Hier soir, à l’auditorium du Crédit Agricole de La Réunion, l’expédition Plastic Odyssey a jeté l’ancre dans le cœur des consciences. Accueillie dans le cadre d’un partenariat avec le programme EXPLOI (Expédition pour la lutte contre les pollutions plastiques dans l’océan Indien), porté par la Commission de l’océan Indien (COI) et soutenu par l’Agence française de développement (AFD) et le Fonds français pour l’environnement mondial (FFEM), cette rencontre fut l’occasion de découvrir le navire-laboratoire, ses technologies de recyclage embarquées et les ambitions de toute une région pour endiguer la pollution plastique.
Devant un public réuni au siège du Crédit Agricole Réunion Mayotte, le ton a été donné d’entrée par Didier Estèbe, représentant de la banque et hôte de la soirée : « On a vu depuis le début de la semaine beaucoup, beaucoup de jeunes qui sont passés avec des yeux énormes pour découvrir à la fois les actions qui sont faites par Plastic Odyssey, mais aussi découvrir le bateau. »

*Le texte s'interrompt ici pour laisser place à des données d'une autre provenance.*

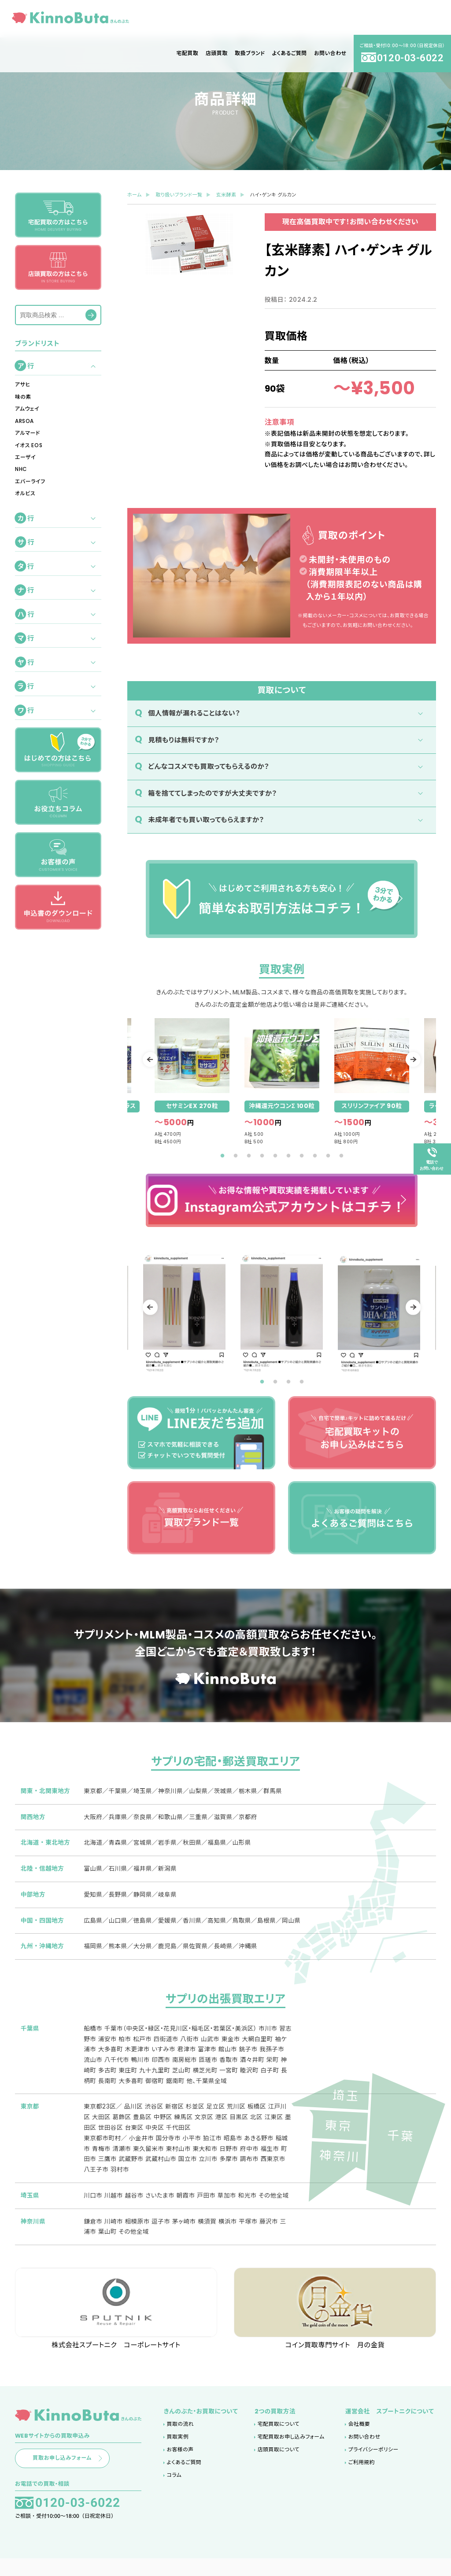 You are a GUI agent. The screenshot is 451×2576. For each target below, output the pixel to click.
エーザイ (25, 457)
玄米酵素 (226, 194)
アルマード (27, 433)
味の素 (23, 396)
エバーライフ (30, 481)
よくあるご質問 (184, 2477)
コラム (174, 2489)
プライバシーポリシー (373, 2464)
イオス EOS (28, 445)
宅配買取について (279, 2438)
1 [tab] (222, 1156)
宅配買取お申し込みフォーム (291, 2451)
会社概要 (359, 2438)
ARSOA (24, 421)
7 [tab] (301, 1156)
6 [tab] (288, 1156)
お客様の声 (180, 2464)
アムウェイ (27, 408)
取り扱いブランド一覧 (178, 194)
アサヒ (22, 384)
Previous (157, 1059)
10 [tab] (341, 1156)
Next (406, 1059)
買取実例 (178, 2451)
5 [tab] (275, 1156)
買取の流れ (180, 2438)
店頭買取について (279, 2464)
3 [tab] (248, 1156)
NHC (21, 469)
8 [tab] (315, 1156)
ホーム (134, 194)
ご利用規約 (361, 2477)
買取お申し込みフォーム (81, 2474)
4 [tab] (262, 1156)
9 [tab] (328, 1156)
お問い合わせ (364, 2451)
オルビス (25, 493)
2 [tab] (235, 1156)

Anfani Msoili, représentant la COI, a ensuite présenté le programme EXPLOI avec passion, malgré une intervention riche et dense : « Ce projet, il a sa particularité surtout d’avoir ce volet scientifique très ancré. […] Le projet EXPLOI […] vise plus de 200 écoles […] et plus d’une vingtaine de doctorants seront associés au niveau de chaque pays. » Financé à hauteur de 6,7 millions d’euros, le programme entend combiner recherche scientifique, mobilisation citoyenne et solutions économiques concrètes pour faire de l’océan Indien « un océan sans plastique ».
L’intervention la plus attendue fut sans doute celle de Simon Bernard, président et cofondateur de Plastic Odyssey. En retraçant le parcours du navire depuis Marseille en 2022 jusqu’à l’océan Indien, il a livré un récit d’engagement : « Nous avons quitté le port de Marseille avec 15 membres d’équipage à bord d’un navire pas comme les autres. […] Un véritable laboratoire flottant équipé d’un atelier de recyclage rempli de machines low tech. »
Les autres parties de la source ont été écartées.